January 26th, 2023
I was drama club president.
This probably comes as no surprise to you.
I have but a few more essays for Origins month, and there’s no way I can talk about where I came from without mentioning the theater.
For most of my school career, I was a little lost in the woods. I had participated in various groups and sports (shut up, there’s photos, it happened), but I didn’t really fit into any of those organizational shapes; in fact, I was generally the wrong shape for most doorframes I encountered. I didn’t have a flight plan; I was less Peter Pan, more lost boy.
Halfway through my sophomore year, my teacher/director Paul Johnson told me that I, based on my various traits, most of them disruptive, should try out for the children’s play, a show put on for all the elementary kids in the area.

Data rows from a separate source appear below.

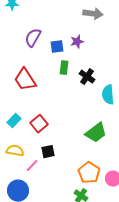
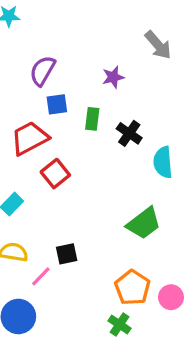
gray arrow: (93, 14) -> (158, 45), moved, turned 42
blue square: (57, 47) -> (57, 104), moved
red trapezoid: (25, 80) -> (30, 138), turned 95
red square: (39, 124) -> (55, 174), moved

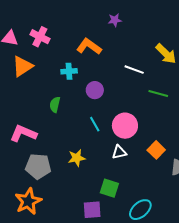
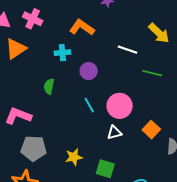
yellow star: (77, 158) -> (74, 157), moved

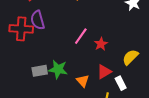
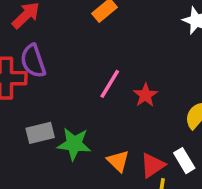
gray rectangle: (40, 71) -> (40, 133), moved
red triangle: (104, 72) -> (153, 165), moved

I auditioned, and I got my first big role: Bob, the Tickle Monster. The subsequent rehearsals and production started a years-long affair with the stage, which was the single most important part of my high school experience.
I gained confidence, I found friends, I made enemies, I created rivals, I learned how to do things I had always wanted to do. I acted and directed and put things (poorly) together; I sang and I danced and I wrote and I wrote and I wrote. I was introduced to art and culture: pop, high- and low-brow. I entertained people, an addiction I have never fully kicked.
More than anything else, though, I didn’t feel so lost.
This particular image is from the year we brought the Variety Show back, with myself and Brandon Pofahl as hosts.
This is the outfit I wore to school which caused so much controversy; the one that got me called to the principal’s office, and it was pointed out to me that “my tallywacker was sticking out.”
Because of this diaper and wings, I was radicalized; I saw the value in shock and making people talk. It was a revelation. This bled into who I was for the rest of high school, into my twenties, and there is still some of it left in me today. It’s in my work and my words and, while I have tried to liberally apply the balm of kindness to what I do, it’s an undeniable, uncomfortable truth of me:
I need attention, all of it, and I will go to dramatic lengths to get it.
I participated in every show I could until I moved out. I taught and directed theatre for children, writing my own plays, over several summers. And, yes, I became drama club president during my senior year.
Towards the end of high school, my interests shifted to music, where there was less Shakespeare, but more of that individual validation I so desperately craved. (I’ll be covering The Next Step in the month of May.)
But I owe theater a lot. It was a place I felt safe, where I could explore and discover parts of myself. I met the best people in that black box, and they made me feel far less alone. It was a formative community.
And with that community, I became more than a lost boy.